Indoor Cycling (a.k.a Spinining) is a natural companion to outdoor cycling. You could ride your “Trainer” or your “Rollers” and that would be considered Indoor Cycling. Or, you could take some Group Cycling classes. There are some clear advantages to taking Indoor Cycling Classes. Here are a few of the benefits:
- • Climate control! No cold, no snow, no ice, no wind, no rain!
- • Well-taught classes provide a sound, safe, and effective coached training sessions.
- • You’ll typically work harder in a group environment than when alone.
- • Inside training gets rid of stressful distractions like cars, squirrels, pedestrians and other cyclists. This allows for a much more focused experience. See #5 Benefit.
- • This focused training experience allows for practicing skill sets that might be a bit more difficult to practice when riding outside. For example, focusing on pedal stroke biomechanics: learning how to use a full pedal stroke in order to improve power and efficiency.

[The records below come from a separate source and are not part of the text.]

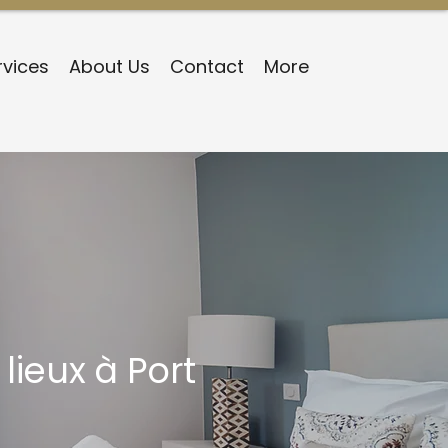
rvices
About Us
Contact
More
ieux à Port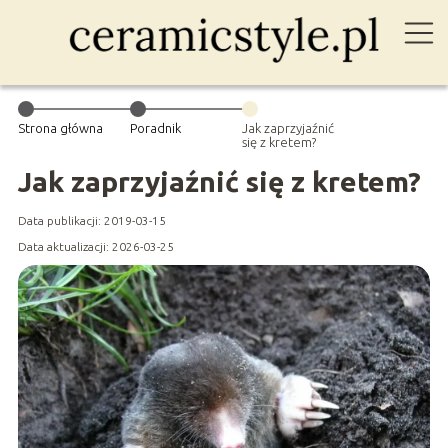
Strona główna
Poradnik
Jak zaprzyjaźnić
się z kretem?
Jak zaprzyjaźnić się z kretem?
Data publikacji: 2019-03-15
Data aktualizacji: 2026-03-25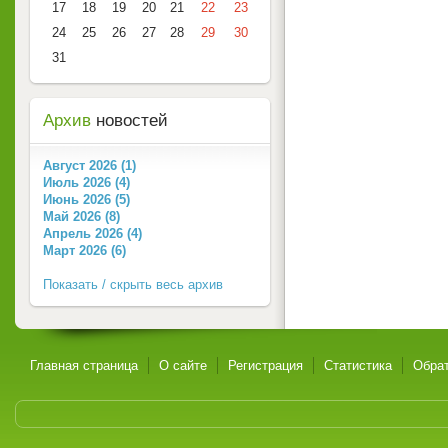
17
18
19
20
21
22
23
24
25
26
27
28
29
30
31
Архив
новостей
Август 2026 (1)
Июль 2026 (4)
Июнь 2026 (5)
Май 2026 (8)
Апрель 2026 (4)
Март 2026 (6)
Показать / скрыть весь архив
Главная страница
О сайте
Регистрация
Статистика
Обрат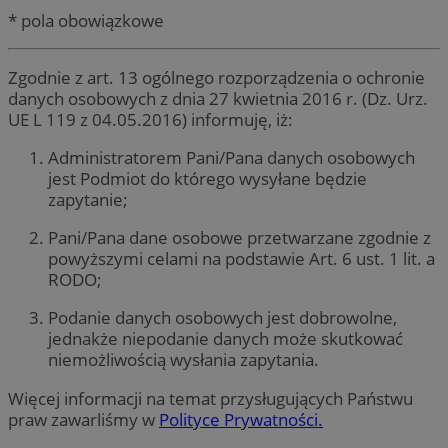
* pola obowiązkowe
Zgodnie z art. 13 ogólnego rozporządzenia o ochronie
danych osobowych z dnia 27 kwietnia 2016 r. (Dz. Urz.
UE L 119 z 04.05.2016) informuję, iż:
Administratorem Pani/Pana danych osobowych
jest Podmiot do którego wysyłane będzie
zapytanie;
Pani/Pana dane osobowe przetwarzane zgodnie z
powyższymi celami na podstawie Art. 6 ust. 1 lit. a
RODO;
Podanie danych osobowych jest dobrowolne,
jednakże niepodanie danych może skutkować
niemożliwością wysłania zapytania.
Więcej informacji na temat przysługujących Państwu
praw zawarliśmy w
Polityce Prywatności.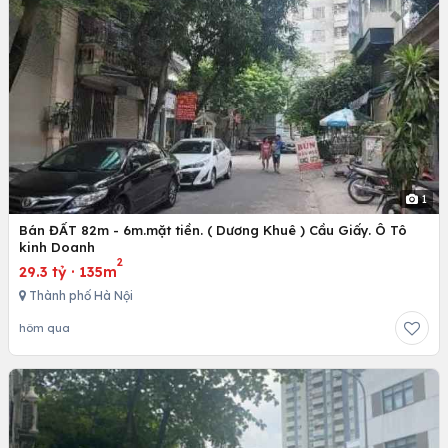
1
Bán ĐẤT 82m - 6m.mặt tiền. ( Dương Khuê ) Cầu Giấy. Ô Tô
kinh Doanh
2
29.3 tỷ
·
135m
Thành phố Hà Nội
hôm qua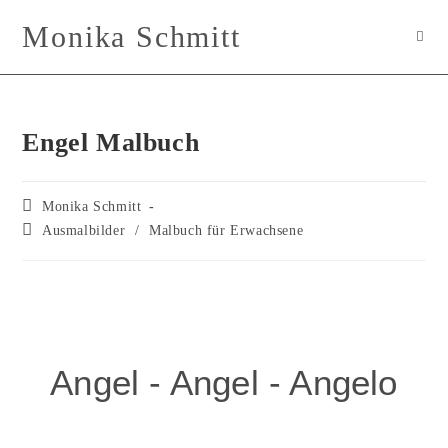
Monika Schmitt
Engel Malbuch
Monika Schmitt
Ausmalbilder
/
Malbuch für Erwachsene
Angel - Angel - Angelo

- • A 45-minute ride can be equivalent to a 15-20 mile ride depending on cadence.
- • A 45-minute ride can burn up to 600 calories. (Consider that a piece of pumpkin pie with whipped cream is 255 calories, and that ½ cup of green bean casserole is 225!).
- • Did I mention it’s FUN! Friends, great music and high-energy make for a good time while you’re exercising!
- • You’ll be amazed how this training translates to your outdoor cycling. When the weather finally improves, you’ll be back into your outdoor routine in no time.
- • Did I mention it’s FUN!
Here’s another indoor training outlet to try: Yoga. OK, before you scowl and promptly stop reading this article, give me a chance to explain myself. I’m 44. No spring chicken. The first time I took a yoga class, I hated it. Why? I’m not flexible. I’m an aging athlete who prefers riding my bike, running and hiking. I had read and heard that yoga was supposed to be good for my body, so I gave it a try. I still hated it. But, then I learned that there are so many types of yoga that I decided to keep trying. Well, my patience paid off and I found an approach that works for me. Whatever approach works for you, here are some of the benefits of yoga for cyclists/athletes:
- • Increase Core Strength. Yoga poses are all about building core strength. The slow, focused movements require a strong mid-section and the isometric contractions of many exercises will add a new form of resistance training to your typical machine-based workout.
- • Increase Flexibility and Range of Motions. Yoga routines incorporate slow, steady flexibility exercise that is ideal for athletes. Frequent yoga training may increase flexibility, and range of motion while relieving muscle tension. Whether you are a new cyclist or an enthusiast, improved range of motion can often help improve performance.
- • Improve Balance. Yoga is a perfect way to incorporate balance exercises into your training routine. Balance exercises are often overlooked by athletes, but are one of the most effective ways to correct muscle imbalance or body mechanic problems. With most sports and weight training routines you tend to perform repetitive motions that develop some muscle groups while others are ignored. Yoga can fix these imbalances.
- • Great Cross-Training. Yoga is a great low-impact way to cross train. Cross training is necessary for athletes who do the same sport or exercise routine year-round. Adding new exercises can help reduce injury, relieve training boredom, add variety and help recover from hard aerobic or strength workouts. Yoga can be done at a high or low intensity and there are hundreds of postures that can provide a workout for any athletic need.
- • Develop Deep, Relaxed Breathing. Deep, relaxed breathing is the foundation of reducing performance anxiety and improving concentration. Yoga will help you develop a habit of breathing correctly. Yoga practice integrations the mind-body connection and athletes can benefit from this combination of skills training.
So, when the weather outside is frightful, stay inside and try a little Spinning and Yoga. It will do your mind and body good.